Third track ‘Regardez Ses Yeux III’, brings us back to great black metal, as mentioned. While the tracks sound similar in structure and style, don’t think that the tracks are hacks. The tracks utilize a different set of transitions and unique riffs. Folks who use this as black metal background music might swear that the tracks sound the same, but no, they do not!

Highlight track of the album is title-track, ‘Lede’. The main riff is a stunner, and all riffs that transition from it sound just as stellar. Punk-influenced and powerfully rendered and conceived, ‘Lede’ dusts off this unique take with some trips up the fretboard and occasional tremolo riffs on the higher octaves. The vocals continue to complement the music nicely, and the discordant bass is such a weapon on the album. Blessed be Alkerdeel.

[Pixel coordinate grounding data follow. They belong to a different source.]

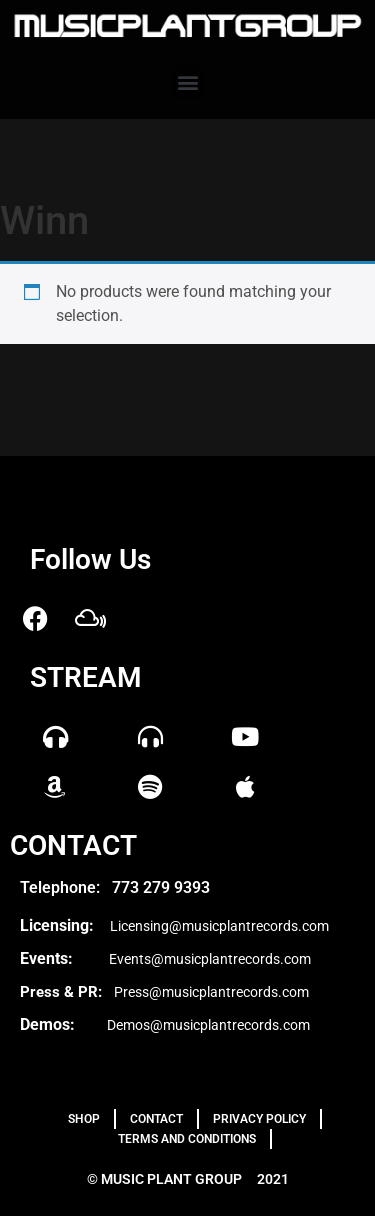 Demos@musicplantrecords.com (208, 1025)
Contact (156, 1119)
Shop (84, 1119)
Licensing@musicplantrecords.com (219, 926)
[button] (187, 82)
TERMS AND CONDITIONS (187, 1139)
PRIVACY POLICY (259, 1119)
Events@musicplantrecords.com (210, 959)
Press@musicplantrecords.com (211, 992)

Final track, album closer, ‘Gråt Deleenaf’, starts off with noise in the background. The band seems to like using guitar noise a lot. They sound like very slight guitar shreds working the frets rapidly at low volume. After some time using the noise intro, the band brings back the black metal at a galloping pace. The production is so good for the live kit used on the album, as the hi-hats and snares sound on even keel with the bass drums, never getting smothered by the bass. The final track morphs along different paces, but it mostly gallops along until the conclusion.

Lede is a fine example of the black metal template used with a different approach, and the raw production values still balance-out the instruments to create a very organic bottom-end heavy sound. Alkerdeel have a very good release with Lede, and should continue to expand on this style. I will look forward to their new releases. This is highly recommended for fans to hear the downtuned, bass-heavy production values used for Lede. Echoes and Dust fans, check this out!